Jaaga is a community space built from pallet racking in downtown Bangalore to serve the local arts and technology communities.

== History ==
Jaaga developed out of frustration Archana Prasad experienced while looking for a suitable building for Samuha, an artist run gallery coop she was setting up. Bangalore Architect, Naresh Narasimhan, offered up a 1400 sq. ft. plot of land he owned in Richmond Town across from the Karnataka State Hockey Association with the condition that it is vacated on request. Freeman Murray volunteered to drive construction efforts. The initial frame for Jaaga was erected in August 2009. Samuha found another location so Jaaga developed its own identity.

== Physical Structure ==
Jaaga is a free standing structure constructed with pallet racking.
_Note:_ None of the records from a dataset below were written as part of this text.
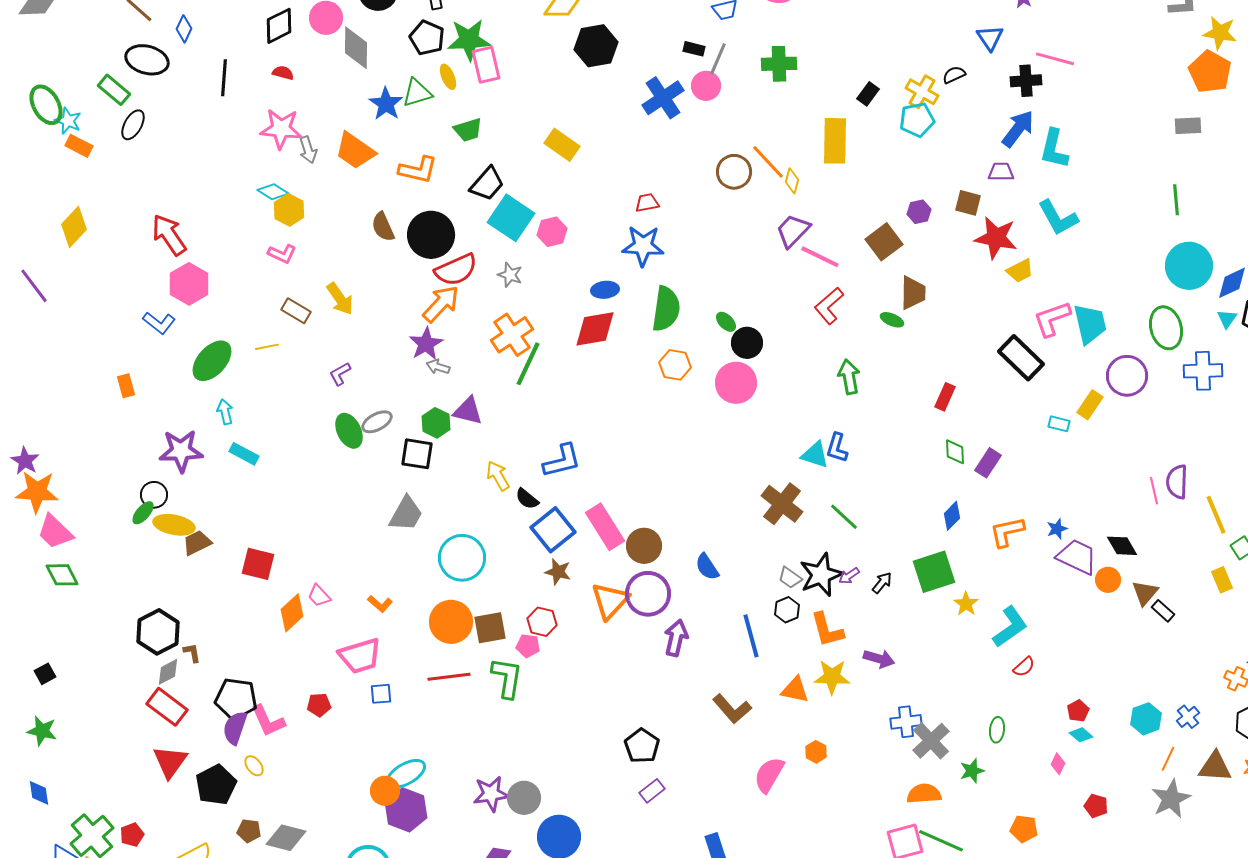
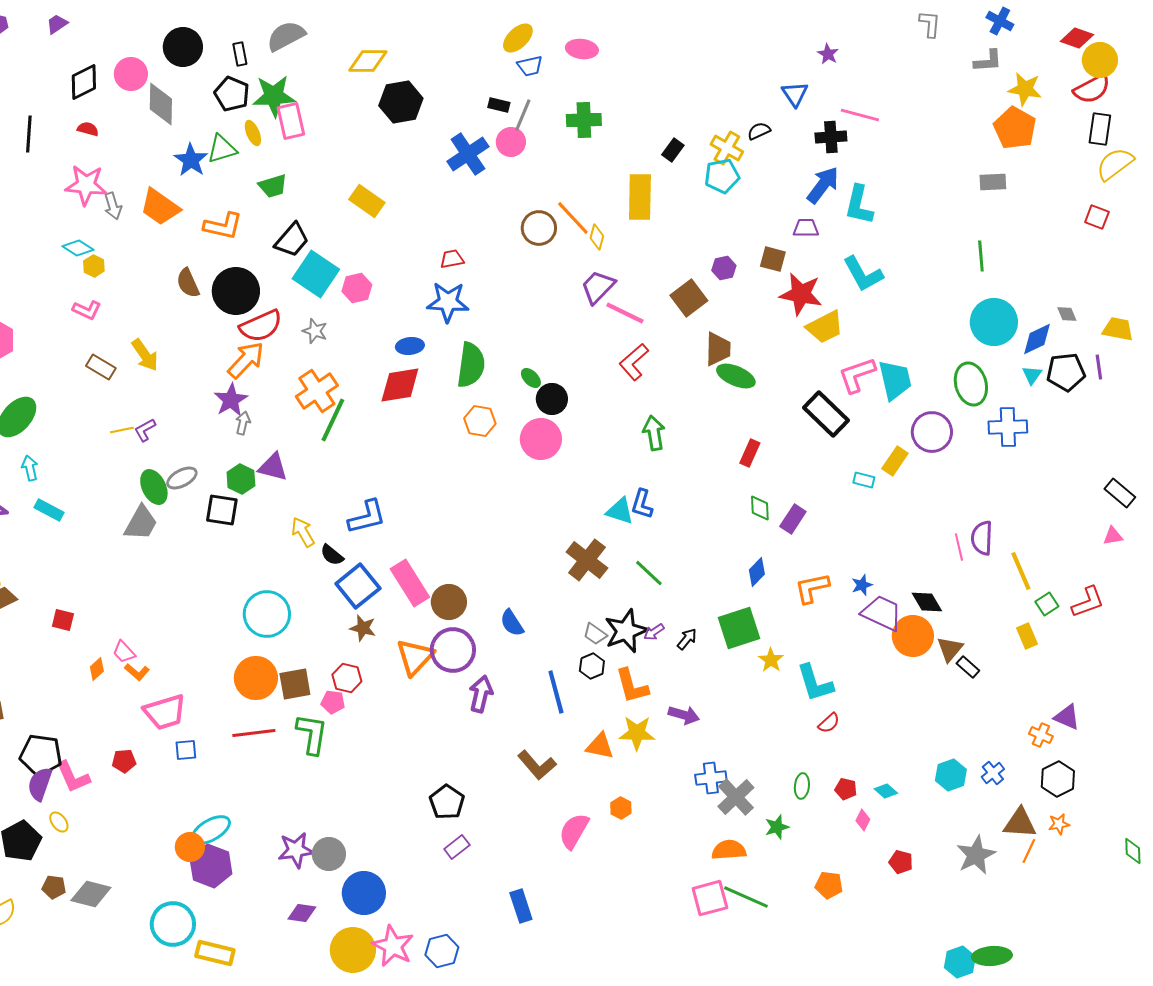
yellow hexagon: (289, 210) -> (94, 266), size x0.7
yellow trapezoid: (1020, 271) -> (825, 327), size x1.4
green ellipse: (892, 320) -> (736, 376), moved, size x1.6
yellow line: (267, 347) -> (122, 430), moved
gray arrow: (438, 367) -> (243, 423), turned 85
gray trapezoid: (406, 514) -> (141, 523), moved
red square: (258, 564) -> (63, 620), size x0.7
orange circle: (1108, 580) -> (913, 636), size x1.6
orange L-shape: (380, 604) -> (137, 672), moved
orange diamond: (292, 613) -> (97, 669), size x0.6
cyan L-shape: (1010, 627) -> (815, 683), turned 108
red pentagon: (1078, 711) -> (846, 789), moved, turned -30
orange line: (1168, 759) -> (1029, 851), moved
The floors are plywood or blockboard, and the external walls are recycled East Asian billboards. Jaaga has a 1kva solar array from which it draws most of its electricity. It stands on 84 square meters and nets 312 square meters of useful space. Because of the flexibility of the pallet racks, the floors of the building can be moved to reflect the changing needs of its inhabitants. It can also be broken down quickly and moved to a new location leaving the property undamaged.
In June 2011 the Jaaga structure was dismantled and moved over to its new location a few blocks away, proving the nomadic nature of this form of experimental architecture. The new land-owner is Sharath Reddy who is keen on setting up an experimental Gaia - an organic cafe alongside the Jaaga building. This new avatar of Jaaga will be twice as large and set on a property three times the size of the previous location.

== Startup ==
Jaaga Startup is an Incubator for creative entrepreneurs.